With that, let’s dive into modelling.
Data Splitting
We begin by splitting the dataset into training and test sets. I opt to use stratified random sampling - accomplished by selecting samples at random within each class. As Kuhn & Johnson (2019) puts it - this approach ensures that the frequency distribution of the outcome is approximately equal within the training and test sets.
library(tidymodels)
set.seed(2020)
food_split <- initial_split(food, strata = americas)
food_split
# <Training/Validation/Total>
# <99/31/130>
food_train <- training(food_split)
food_test <- testing(food_split)
Data Preprocessing
Next, we use the recipes
package. The intuition behind this package is to define a recipe or blueprint that can be used to sequentially define the encodings and preprocessing of the data (i.e. feature engineering).

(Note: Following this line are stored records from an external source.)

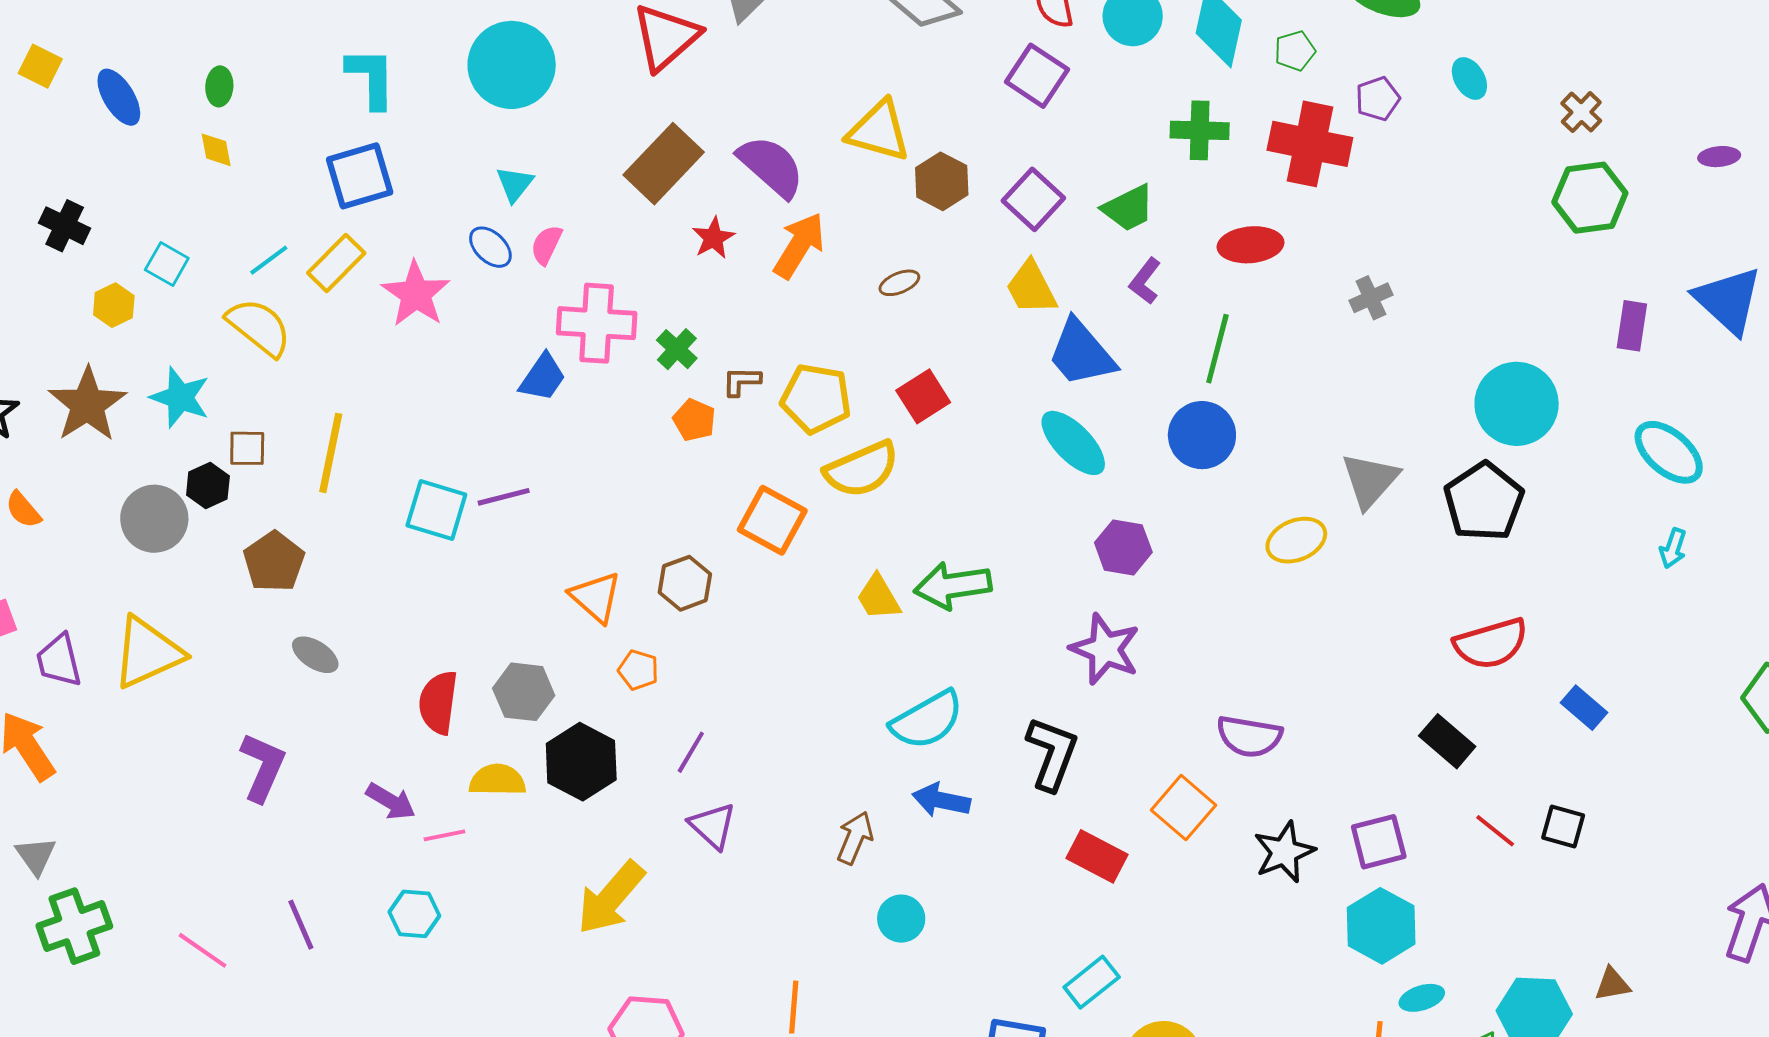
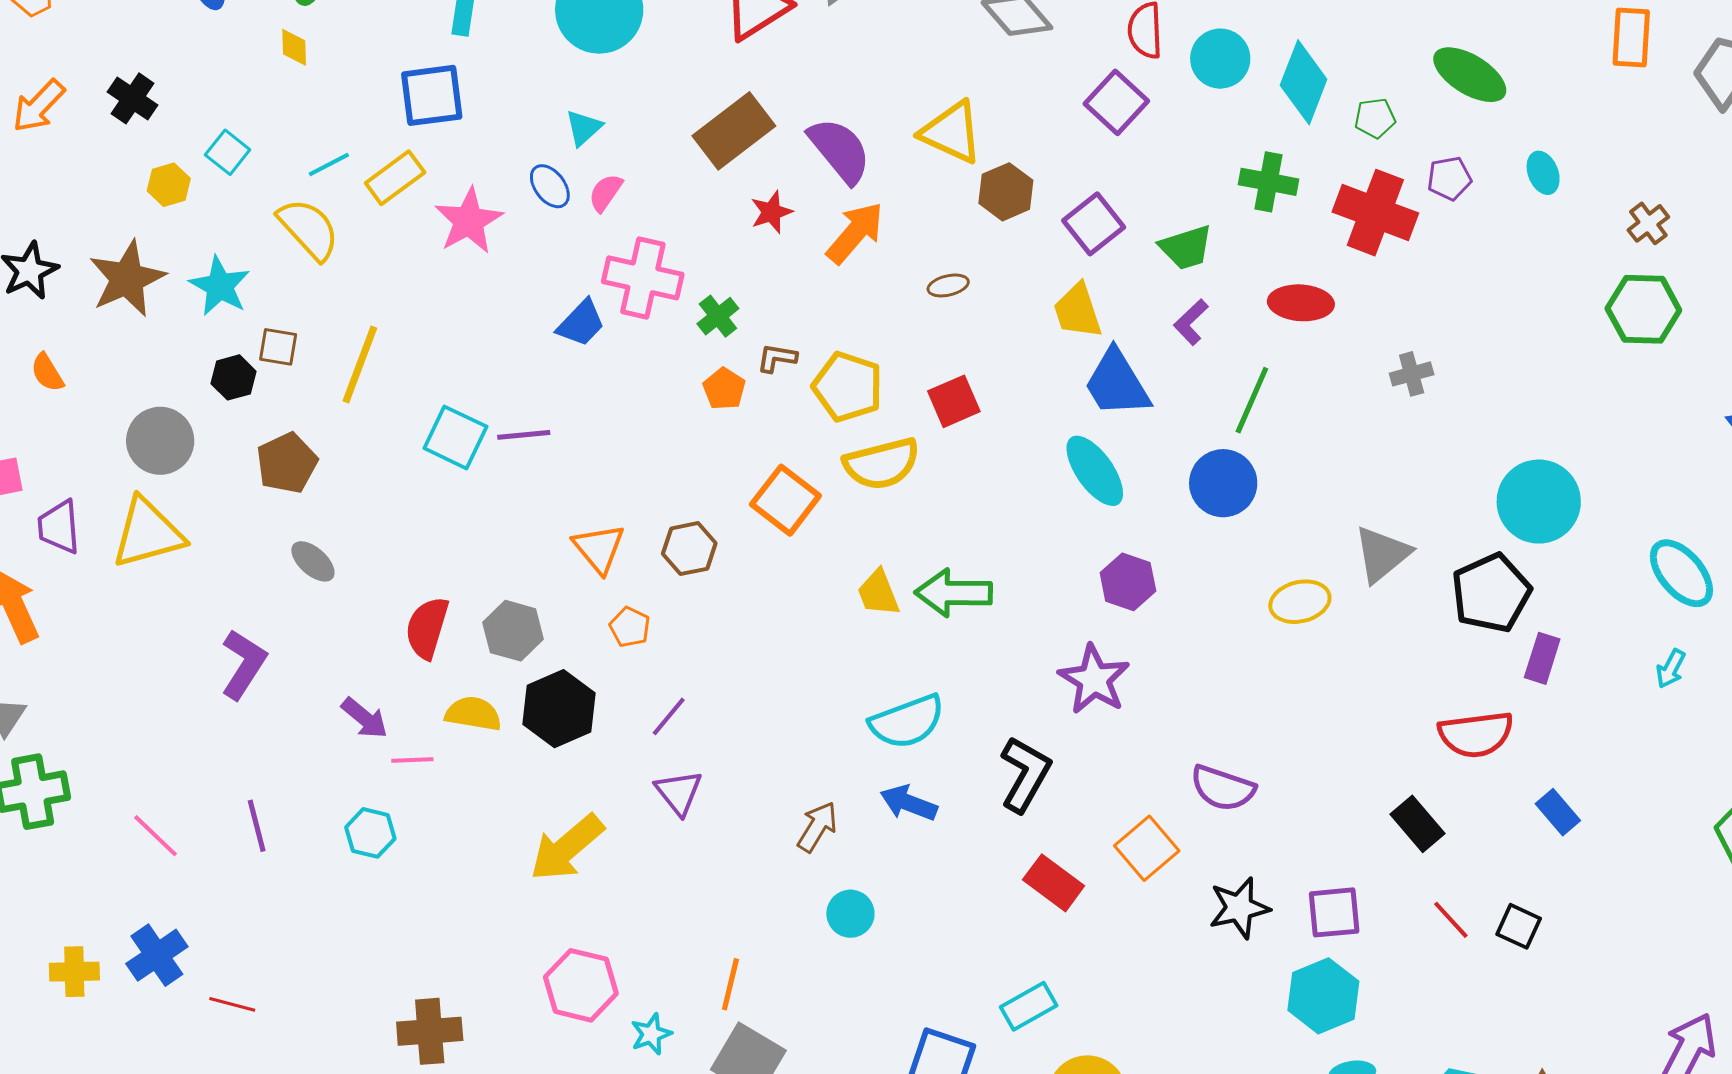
purple rectangle: (1632, 326) -> (1542, 658), moved
gray circle: (154, 519) -> (160, 441), moved

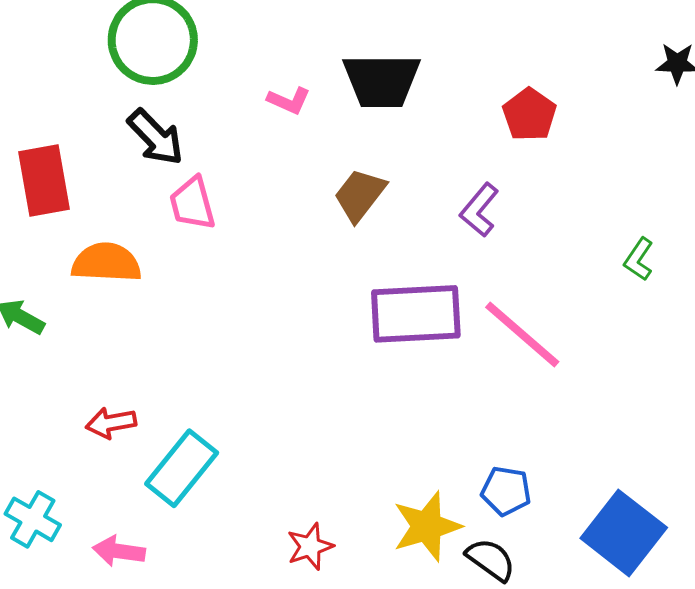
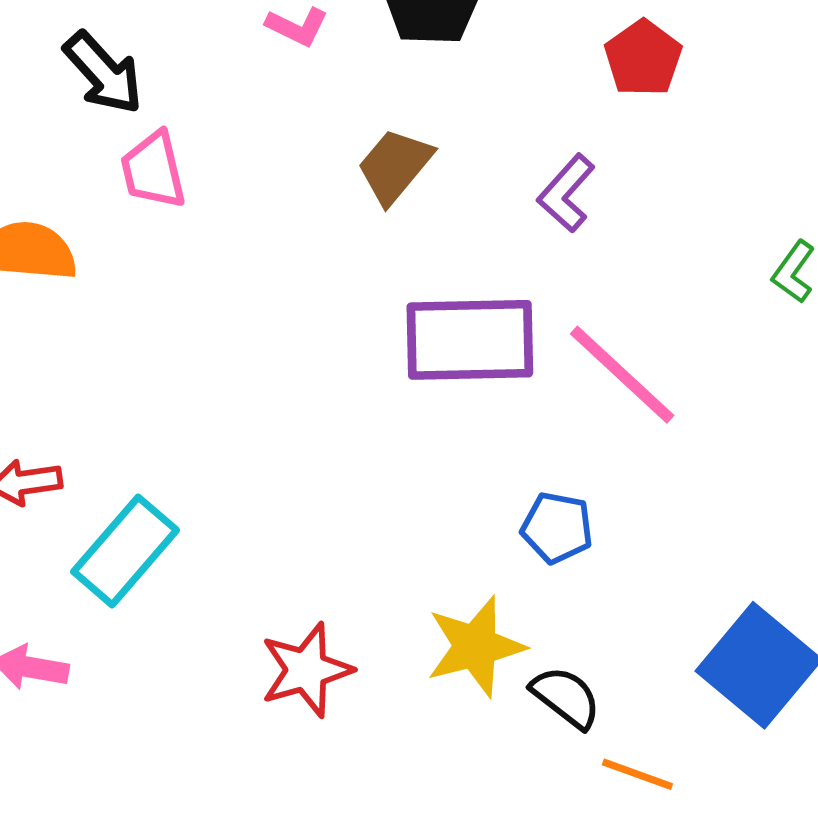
blue pentagon: (506, 491) -> (557, 528), moved
red star: (310, 547) -> (306, 670), size x1.4

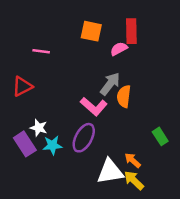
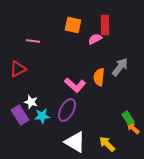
gray arrow: (110, 84) -> (120, 67), moved
green rectangle: (160, 136) -> (128, 118), moved
orange arrow: (133, 160) -> (133, 128), moved
white triangle: (110, 172) -> (75, 142), moved, turned 40

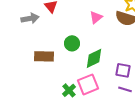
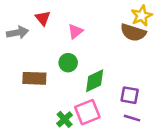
pink triangle: (96, 17) -> (75, 31), moved

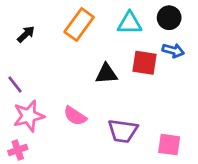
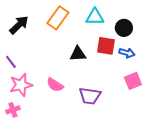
black circle: (169, 18) -> (124, 28), moved
black arrow: (26, 34) -> (19, 25), size x1.5
blue arrow: (173, 50) -> (127, 53), moved
pink square: (169, 145) -> (133, 81), moved, turned -30

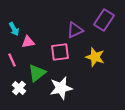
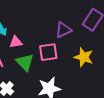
green triangle: (37, 73) -> (25, 62), moved, turned -36

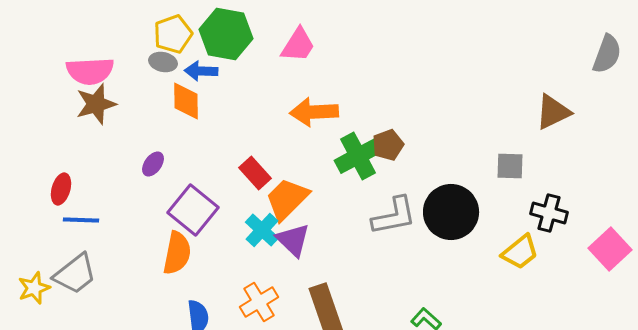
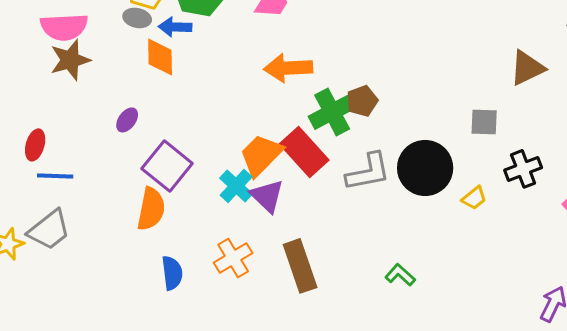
red rectangle: (255, 173) -> (304, 152), moved, size x1.5
black cross: (549, 213) -> (523, 169), turned -36
yellow trapezoid: (520, 252) -> (474, 198), moved, size x0.7

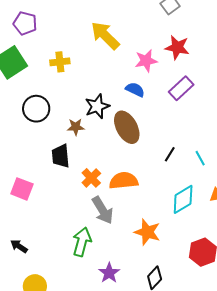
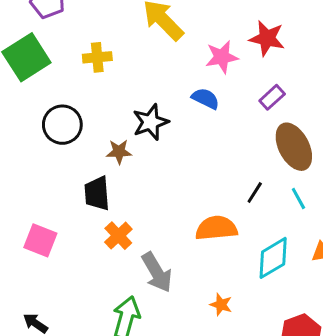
purple rectangle: (181, 88) -> (272, 97), size x0.7
brown ellipse: (127, 127) -> (294, 147), moved
orange cross: (91, 178) -> (118, 236), moved
orange semicircle: (124, 181) -> (216, 228), moved
orange star: (147, 232) -> (221, 305), size x0.6

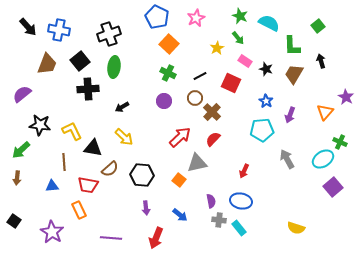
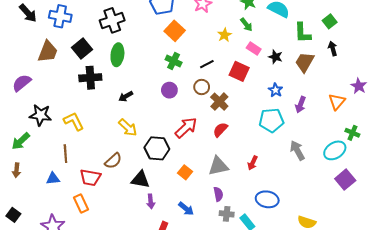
green square: (318, 26) -> (330, 21), moved
black triangle: (93, 148) -> (140, 180), moved
gray triangle: (197, 163) -> (218, 166), moved
black hexagon: (142, 175) -> (157, 148), moved
blue ellipse: (241, 201) -> (267, 199), moved

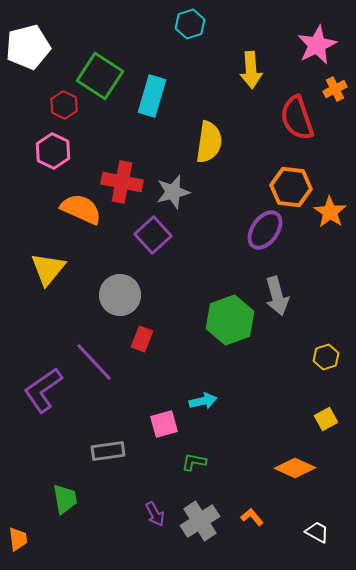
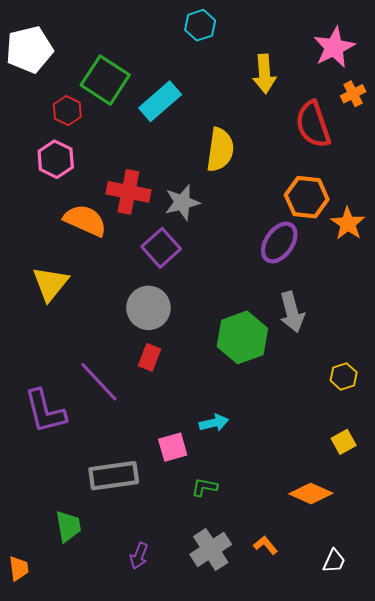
cyan rectangle: (152, 96) -> (160, 101), turned 33
gray circle: (120, 295) -> (148, 308), moved
purple L-shape: (43, 390) -> (45, 411), turned -69
gray rectangle: (108, 451) -> (114, 476), size x1.4
purple arrow: (155, 514) -> (139, 556), moved, turned 50
white trapezoid: (317, 532) -> (334, 561), turned 85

food_rec <- recipe(americas ~ ., data = food_train) %>%
step_corr(all_numeric()) %>%
prep()
food_rec
# Data Recipe
#
# Inputs:
#
# role #variables
# outcome 1
# predictor 11
#
# Training data contained 99 data points and no missing data.
#
# Operations:
#
# Correlation filter removed no terms [trained]
step_corr
: Potentially remove variables that have large absolute correlations with other variables. Even though the correlation recipe was applied, no terms were removed - implying low multicollinearity.
Model Specification
Let’s begin with the specification of two models - Logistic Regression and Random Forest.
log_spec <- logistic_reg(mode = "classification") %>%
set_engine("glm")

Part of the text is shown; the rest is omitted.